The foregoing description of the Business Combination Agreement and the
Termination Agreement do not purport to be complete and are qualified in their
entirety by reference to the full text of the Business Combination Agreement
which was previously filed as Exhibit 2.1 to the Current Report on Form 8-K with
the U.S. Securities and Exchange Commission (the "SEC") by VIH on August 2,
2021, and the Termination Agreement, a copy of which is attached to this Current
Report on Form 8-K as Exhibit 10.1 and is incorporated herein by reference.
Following, or concurrently with, the execution of the Termination Agreement,
FinAccel and certain of its subsidiaries plan to enter into various financing
facilities, including, without limitation, with one or more affiliates of
Victory Park Capital Advisors, LLC and other investors who held positions in
VIH, to fund working capital of and future acquisitions by FinAccel and its
subsidiaries.
Pursuant to VIH's amended and restated memorandum and articles of association,
VIH has until March 4, 2023 to complete an initial business combination.

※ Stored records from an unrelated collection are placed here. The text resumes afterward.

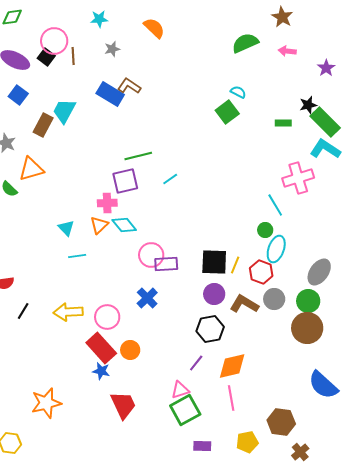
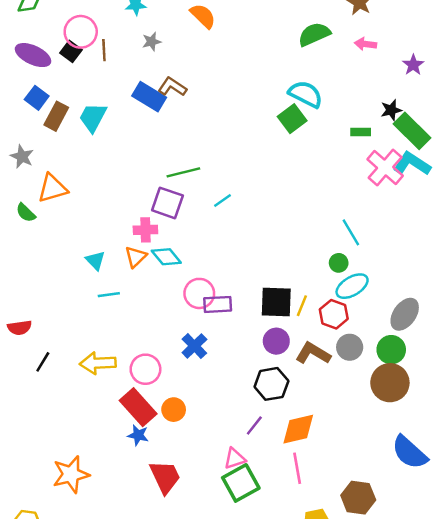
cyan semicircle: (238, 92) -> (306, 94), size x1.8
brown rectangle: (43, 125) -> (56, 116), moved
pink cross: (298, 178) -> (385, 168), moved, turned -32
purple square: (125, 181) -> (167, 203), turned 32
cyan ellipse: (276, 249) -> (352, 286), turned 40

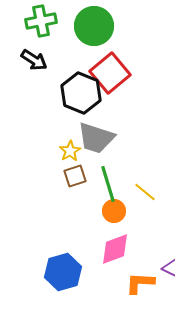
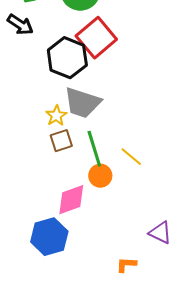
pink diamond: (115, 249) -> (71, 200), moved
orange L-shape: (140, 283) -> (126, 265), moved, size x0.7

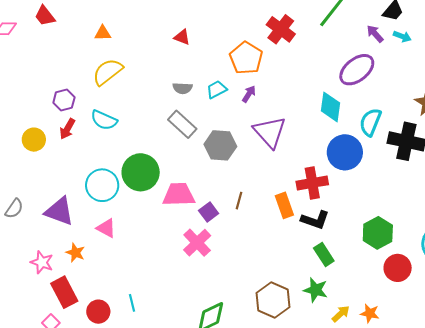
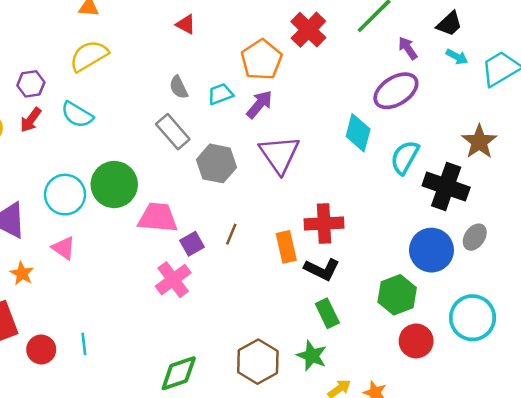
purple arrow: (375, 34) -> (408, 48), moved
gray semicircle: (183, 88) -> (179, 87), turned 54
purple arrow: (249, 94) -> (259, 104), size x1.4
blue circle: (345, 152) -> (431, 250), moved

If VIH
is unable to complete an initial business combination by such date, VIH will:
(i) cease all operations except for the purpose of winding up, (ii) as promptly
as reasonably possible but not more than ten business days thereafter, redeem
the public shares, at a per-share price, payable in cash, equal to the aggregate
amount then on deposit in the trust account, including interest earned on the
funds held in the trust account (which interest shall be less taxes payable and
up to $100,000 of interest to pay dissolution expenses), divided by the number
of then outstanding public shares, which redemption will completely extinguish
public shareholders' rights as shareholders (including the right to receive
further liquidation distributions, if any) and (iii) as promptly as reasonably
possible following such redemption, subject to the approval of VIH's remaining
shareholders and VIH's board of directors, liquidate and dissolve, subject in
the case of clauses (ii) and (iii) to VIH's obligations under Cayman Islands law
to provide for claims of creditors and in all cases subject to the other
requirements of applicable law. There will be no redemption rights or
liquidating distributions with respect to VIH's warrants, which will expire if
VIH fails to complete its initial business combination within the 24-month time
period.
Item 7.01. Regulation FD Disclosure.
On March 14, 2022, VIH issued a press release announcing the termination of the
Business Combination Agreement. A copy of the press release is attached as
Exhibit 99.1 hereto. Notwithstanding the foregoing. information contained on the
websites of VIH, FinAccel or any of their affiliates referenced in Exhibit 99.1
or linked therein or otherwise connected thereto does not constitute part of nor
is it incorporated by reference into this Current Report.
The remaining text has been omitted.